THE RUSE OF PACHES (August 23, 1982)
As he sailed back along the coast he put in, among other places, at Notium, the harbor of Colophon, where the Colophonians had settled after the upper city had been captured, at about the time of the second Peloponnesian invasion of Attica, by Itamenes and his foreign troops who had been called in as a result of the political ambition of individuals. However, the exiles who had settled at Notium again split up into two hostile parties. One of these called in Arcadian and foreign mercenaries from Pissuthnes, quartered them in a part of the town which they cut off from the rest by a wall, and so formed a separate state with the help of the pro-Persian party among the Colophonians from the upper city.
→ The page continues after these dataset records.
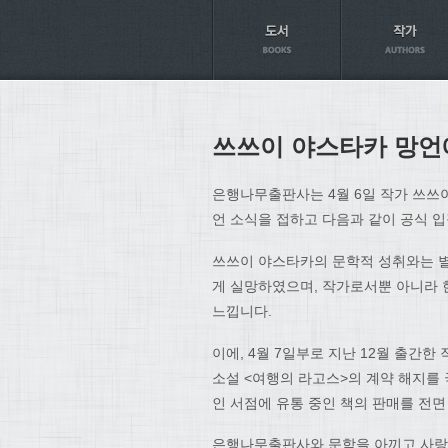
Axt
쓰쓰이 야스타카 망언
은행나무출판사는 4월 6일 작가 쓰쓰
언 소식을 접하고 다음과 같이 공식 
쓰쓰이 야스타카의 문학적 성취와는 별
게 실망하였으며, 작가로서뿐 아니라 
느낍니다.
이에, 4월 7일부로 지난 12월 출간
소설 <여행의 라고스>의 계약 해지를 
인 서점에 유통 중인 책의 판매를 전
은행나무출판사와 문학을 아끼고 사랑하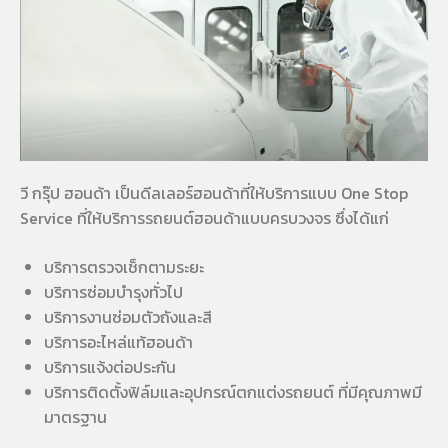
วี กรุ๊ป ฮอนด้า เป็นดีลเลอร์ฮอนด้าที่ให้บริการแบบ One Stop
Service ที่ให้บริการรถยนต์ฮอนด้าแบบครบวงจร ซึ่งได้แก่
บริการตรวจเช็กตามระยะ
บริการซ่อมบำรุงทั่วไป
บริการงานซ่อมตัวถังและสี
บริการอะไหล่แท้ฮอนด้า
บริการแจ้งต่อประกัน
บริการติดตั้งฟิล์มและอุปกรณ์ตกแต่งรถยนต์ ที่มีคุณภาพมี
มาตรฐาน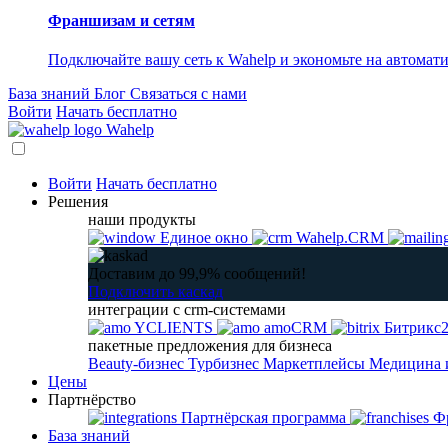
Франшизам и сетям
Подключайте вашу сеть к Wahelp и экономьте на автомат
База знаний
Блог
Связаться с нами
Войти
Начать бесплатно
Wahelp
Войти
Начать бесплатно
Решения
наши продукты
Единое окно
Wahelp.CRM
Доставим до 99,9% сообщений!
Подключить каскад
интеграции с crm-системами
YCLIENTS
amoCRM
Битрикс
пакетные предложения для бизнеса
Beauty-бизнес
Турбизнес
Маркетплейсы
Медицина 
Цены
Партнёрство
Партнёрская программа
Фр
База знаний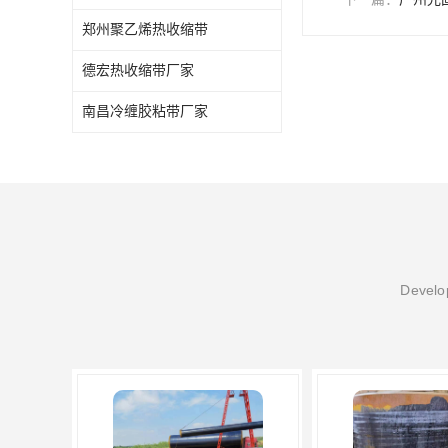
郑州聚乙烯热收缩带
德宏热收缩带厂家
南昌冷缠胶粘带厂家
Develop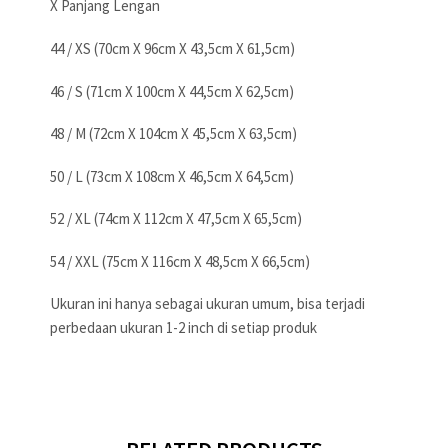
X Panjang Lengan
44 / XS (70cm X 96cm X 43,5cm X 61,5cm)
46 / S (71cm X 100cm X 44,5cm X 62,5cm)
48 / M (72cm X 104cm X 45,5cm X 63,5cm)
50 / L (73cm X 108cm X 46,5cm X 64,5cm)
52 / XL (74cm X 112cm X 47,5cm X 65,5cm)
54 / XXL (75cm X 116cm X 48,5cm X 66,5cm)
Ukuran ini hanya sebagai ukuran umum, bisa terjadi
perbedaan ukuran 1-2 inch di setiap produk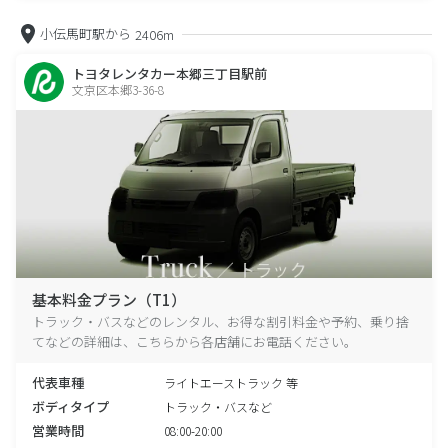
小伝馬町駅から
2406m
トヨタレンタカー本郷三丁目駅前
文京区本郷3-36-8
基本料金プラン（T1）
トラック・バスなどのレンタル、お得な割引料金や予約、乗り捨
てなどの詳細は、こちらから各店舗にお電話ください。
代表車種
ライトエーストラック 等
ボディタイプ
トラック・バスなど
営業時間
08:00-20:00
The other party at Notium had fled into exile and now called in Paches. Paches invited Hippias, the general of the Arcadian mercenaries inside the fortification, to meet him for a discussion, promising that, if no agreement was reached, he would see that he got back again safe and sound to the fortification. Hippias therefore came out to meet Paches, who put him under arrest, though not into chains. He then made a sudden attack and took the fortification by surprise. He put to death all the Arcadian and foreign troops who were inside and, later, as he had promised, he brought Hippias back there, and, as soon as he was inside, he had him seized and shot down with arrows. He handed over Notium to the Colophonians, excluding the pro-Persian party among them. Later the Athenians sent out settlers and made a colony of the place under Athenian laws, after having collected all the Colophonians who could be found in other cities.
From Thucydides’ The Peloponnesian War, Harmondsworth: Penguin Books, 1972, p. 211.